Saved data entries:
[Start of section]
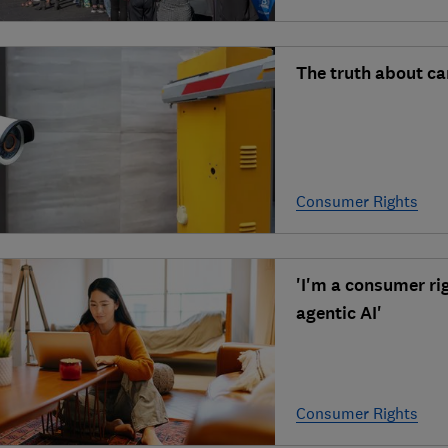
The truth about c
Consumer Rights
'I'm a consumer ri
agentic AI'
Consumer Rights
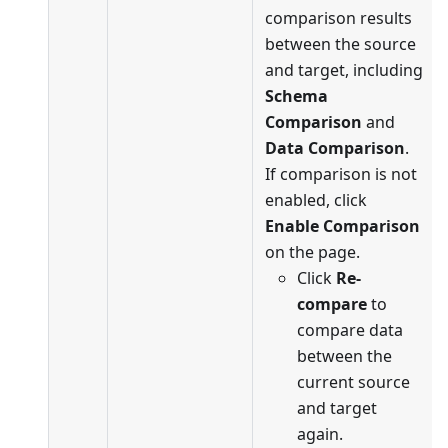
comparison results
between the source
and target, including
Schema
Comparison
and
Data Comparison
.
If comparison is not
enabled, click
Enable Comparison
on the page.
Click
Re-
compare
to
compare data
between the
current source
and target
again.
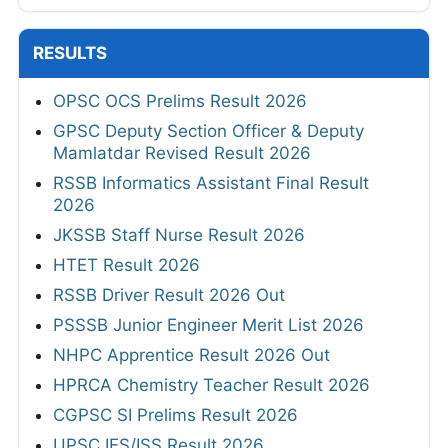
RESULTS
OPSC OCS Prelims Result 2026
GPSC Deputy Section Officer & Deputy
Mamlatdar Revised Result 2026
RSSB Informatics Assistant Final Result
2026
JKSSB Staff Nurse Result 2026
HTET Result 2026
RSSB Driver Result 2026 Out
PSSSB Junior Engineer Merit List 2026
NHPC Apprentice Result 2026 Out
HPRCA Chemistry Teacher Result 2026
CGPSC SI Prelims Result 2026
UPSC IES/ISS Result 2026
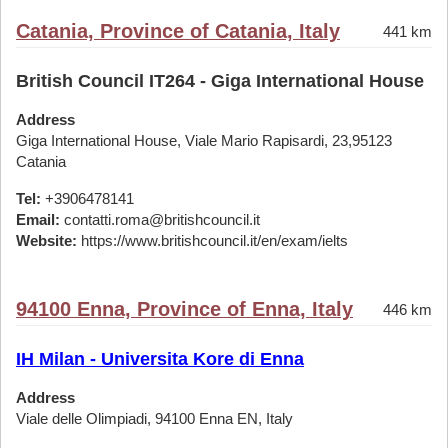
Catania, Province of Catania, Italy
441 km
British Council IT264 - Giga International House
Address
Giga International House, Viale Mario Rapisardi, 23,95123
Catania
Tel:
+3906478141
Email:
contatti.roma@britishcouncil.it
Website:
https://www.britishcouncil.it/en/exam/ielts
94100 Enna, Province of Enna, Italy
446 km
IH Milan - Universita Kore di Enna
Address
Viale delle Olimpiadi, 94100 Enna EN, Italy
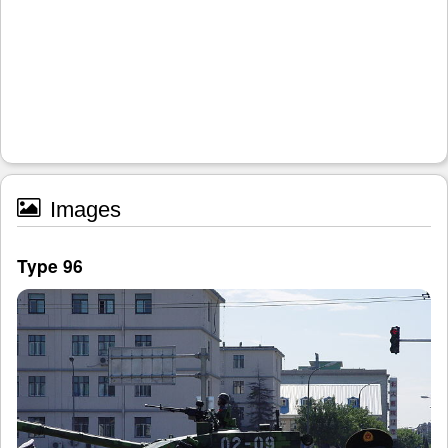
Images
Type 96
[End of section]
The lines needed are those in the data above that hold the string "Italy"; copy each of them.

Catania, Province of Catania, Italy
94100 Enna, Province of Enna, Italy
Viale delle Olimpiadi, 94100 Enna EN, Italy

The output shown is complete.